The film’s plot involves a grandmother setting out to rescue her grandson, who has been kidnapped while he was racing in the Tour de France. On her quest, she befriends a singing trio of frog-eating women known as The Triplets of Belleville, travels across an ocean and somehow ends up in a roly-poly-car chase complete with blazing guns and even a rocket launcher. Sounds impressive, I know. The film continued to build as if something fantastic was about to happen, yet nothing ever does.


Considering I grasped all that plot without any narrative at all, I couldn’t help wonder what I was missing. Considering the city of Belleville’s obese population and love of guns, cars and money, I began to wonder if this was a parody of American culture—not being French, was I completely out of the loop? I looked around the theater to see if others were as lost as I was, yet all I saw were happy eyes and wide smiles all down the rows.

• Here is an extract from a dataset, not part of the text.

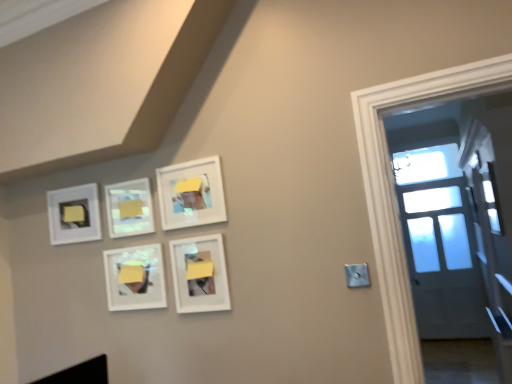 The width and height of the screenshot is (512, 384). What do you see at coordinates (74, 214) in the screenshot?
I see `matte white picture frame at upper left, which is counted as the 1th picture frame, starting from the left` at bounding box center [74, 214].

Identify the location of matte white picture frame at upper center, the 2th picture frame when ordered from left to right. The image size is (512, 384). (129, 208).

The image size is (512, 384). Identify the location of white matte picture frame at lower center, the 1th picture frame when ordered from right to left. (200, 274).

While The Triplets of Belleville primarily uses hand-drawn animation, it lets some obvious digital work slide in the picture for things like water or the type on a newspaper. Maybe the technology is necessary for animating something that complicated, however, it looks horribly out of place contrasted with the film’s rough style. Imagine a little hand-drawn boat traveling against raging, 3D, CG water, and you get the idea. Much like French director Jean-Pierre Jeunet’s City of Lost Children or Amelie, The Triplets of Belleville walks a fine line between dark satire and warm fuzziness. But while Jeunet’s films succeed in combining the two, Belleville ends undecided on just what it wants to be. At one moment we are looking into the dreams of a fat dog named Bruno and at another we are watching our heroes be shot at during an out-of-place climatic car chase. As the credits began to roll, I felt like I saw cinematic eye candy that came in painted-up pretty wrapping but turned out to be utterly unsatisfying. The Triplets of Belleville, while made with bold technical skill, is far from being the saving grace of the decaying world of hand-drawn animation. If only it had more of those little things like characters and plot, it might of actually been a good movie. Like a painting bought to match the couch, The Triplets of Belleville serves its function as being pretty, but in the end is completely disposable.A2P
The Triplets of Belleville opens at the State Theater on February 27.